His hardness of heart must have caused the signora much suffering, and have disgusted her with the married state, for she refused to enter into a new contract, and rejected the best partis in the Republic. And yet she evidently had a yearning for love, for she tolerated Count Lanfranchi's assiduous attentions and seemed to deny him none of the joys of marriage except the indissoluble oath. After a year, the count, abandoning all hope of inspiring in her the necessary confidence for such an engagement as he desired, sought fortune elsewhere, and confessed to her that a certain wealthy heiress gave him more reason to hope. The signora generously gave him his liberty at once. She seemed depressed and ill for a few days, but at the end of a month the Prince of Montalegri took the place in the gondola left vacant by the ungrateful Lanfranchi, and for another year Mandola and I rowed that amiable and seemingly fortunate couple about the lagoons.

I was very deeply attached to the signora. I could imagine nothing on earth lovelier and better than she was. When she turned her sweet, almost motherly glance upon me, when she smilingly said a pleasant word to me—no others could come from her lovely lips—I was so proud and happy that, to afford her a moment's pleasure, I would have thrown myself under the Bucentaur's sharp keel. When she gave me an order, I flew; when she leaned on me, my heart beat fast for joy; when, to call the Prince of Montalegri's attention to my fine hair, she gently placed her snow-white hand on my head, I flushed with pride. And yet I was not jealous as I plied my oar with the prince seated beside her. I replied gayly to the kindly jests which the gentlemen of Venice love to exchange with the gondoliers, to test their wit and gift of repartee; and, despite the extraordinary liberty accorded to the challenged boatman under such circumstances, I had never felt the slightest inclination to make a bitter retort to the prince. He was an excellent young man; I was grateful to him for consoling the signora for Signor Lanfranchi's desertion. I had not that ridiculous humility which grovels before the privileges of high rank. We hardly recognize those privileges in this country, in the matter of love, and we recognized them even less in those days. There was not so much difference in age between the signora and myself that I might not fall in love with her. The fact is that I should be sorely embarrassed to-day to give a name to my feeling for her at that time. It was love, perhaps, but love as pure as my age; and tranquil love, because I was neither ambitious nor covetous.

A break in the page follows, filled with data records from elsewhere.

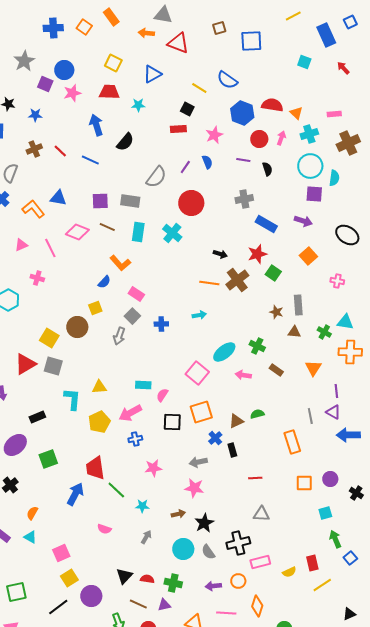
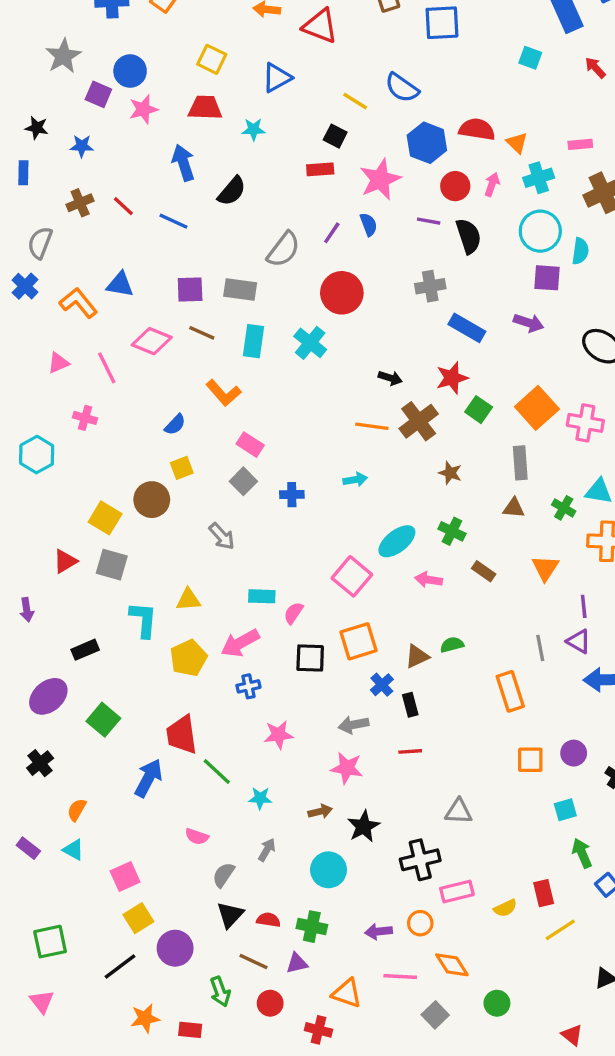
pink star: (214, 135) -> (380, 179), size x1.4
black semicircle: (267, 169) -> (469, 236), size x1.5
orange square: (308, 256) -> (537, 408), moved, size x1.4
pink cross: (337, 281) -> (585, 423), size x1.5
blue semicircle: (104, 282) -> (175, 425), moved
brown star: (276, 312) -> (450, 473), moved
gray arrow: (119, 336) -> (222, 536), moved, turned -60
red triangle: (25, 364) -> (65, 561), size x0.7
green square: (48, 459) -> (103, 720), turned -30
red line: (255, 478) -> (410, 751), moved
gray semicircle: (208, 552) -> (223, 875), moved, turned 70
orange diamond: (257, 606) -> (452, 965), turned -50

In addition to my youth, my zeal in her service, and my mild and cheerful disposition, my love for music had pleased the signora particularly: it delighted her to see my emotion at the sound of her beautiful voice, and whenever she sang she sent for me. In her affable, unceremonious way, she would bid me come into her cabinet and permit me to sit beside Salomé. It seemed to me that she would have liked to see that inflexible task-mistress lay aside a little of her habitual austerity with me. But Salomé was to me a much more awe-inspiring person than the signora, and I was never tempted to be bold when she was present.